* WHAT THE TASK REQUIRES
Show every line from the data below that includes "Mittagsbetreuung".

* INPUT RECORDS

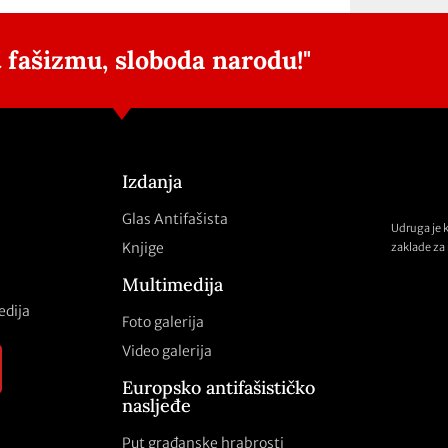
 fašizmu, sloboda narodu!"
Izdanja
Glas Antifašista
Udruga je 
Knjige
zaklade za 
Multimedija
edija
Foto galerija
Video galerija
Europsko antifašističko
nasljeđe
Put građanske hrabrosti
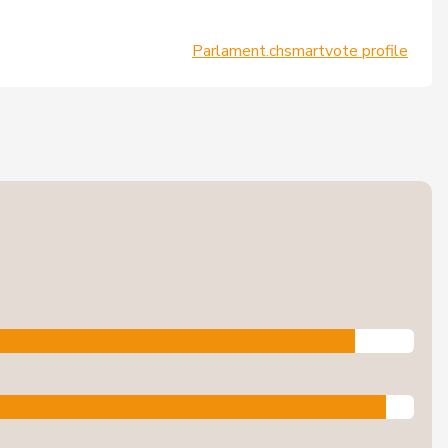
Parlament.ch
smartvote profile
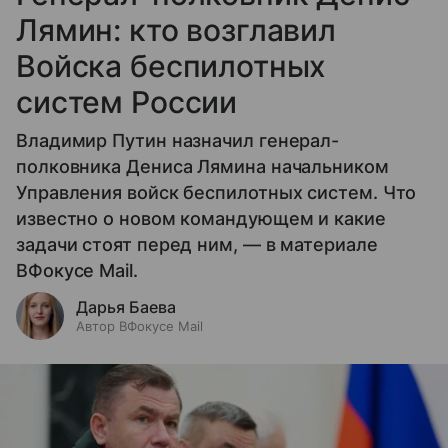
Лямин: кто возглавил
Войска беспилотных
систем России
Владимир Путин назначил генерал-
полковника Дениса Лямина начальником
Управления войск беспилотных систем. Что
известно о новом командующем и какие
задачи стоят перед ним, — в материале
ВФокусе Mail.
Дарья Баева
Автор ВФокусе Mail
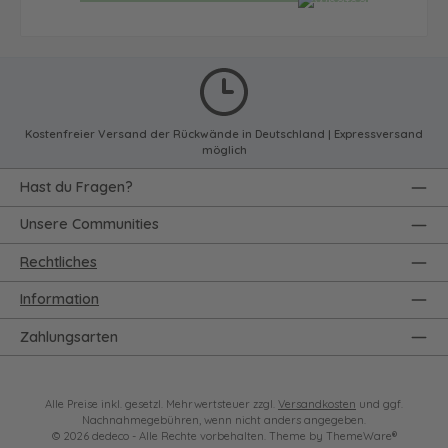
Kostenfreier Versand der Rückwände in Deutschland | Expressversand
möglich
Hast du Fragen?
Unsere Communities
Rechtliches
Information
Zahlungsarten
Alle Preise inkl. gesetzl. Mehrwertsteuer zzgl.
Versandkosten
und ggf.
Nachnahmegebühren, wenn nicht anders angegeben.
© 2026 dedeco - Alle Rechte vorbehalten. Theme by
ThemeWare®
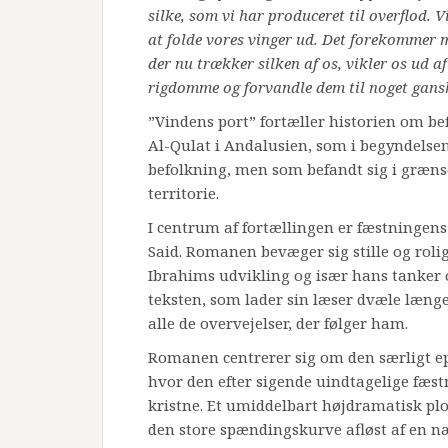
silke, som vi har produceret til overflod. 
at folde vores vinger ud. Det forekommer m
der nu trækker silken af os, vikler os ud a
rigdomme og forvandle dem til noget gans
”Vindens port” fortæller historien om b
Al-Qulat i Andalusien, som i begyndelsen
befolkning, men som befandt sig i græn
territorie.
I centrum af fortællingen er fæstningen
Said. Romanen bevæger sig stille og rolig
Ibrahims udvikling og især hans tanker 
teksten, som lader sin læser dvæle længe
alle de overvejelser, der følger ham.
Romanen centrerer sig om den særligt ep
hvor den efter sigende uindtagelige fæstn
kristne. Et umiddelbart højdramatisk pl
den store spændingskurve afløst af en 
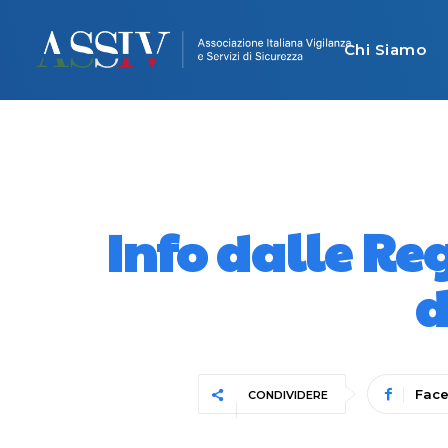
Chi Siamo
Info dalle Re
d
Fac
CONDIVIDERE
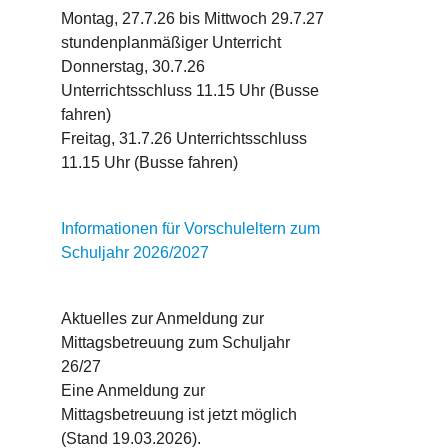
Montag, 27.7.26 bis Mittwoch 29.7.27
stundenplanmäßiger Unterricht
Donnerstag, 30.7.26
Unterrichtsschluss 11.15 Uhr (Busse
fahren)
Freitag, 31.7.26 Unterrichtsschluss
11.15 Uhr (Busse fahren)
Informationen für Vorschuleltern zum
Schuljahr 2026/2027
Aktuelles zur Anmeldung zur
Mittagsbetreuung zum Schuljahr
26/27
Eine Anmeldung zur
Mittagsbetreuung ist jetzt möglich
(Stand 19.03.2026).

* RESPONSE FOR THIS EXERCISE
Mittagsbetreuung zum Schuljahr
Mittagsbetreuung ist jetzt möglich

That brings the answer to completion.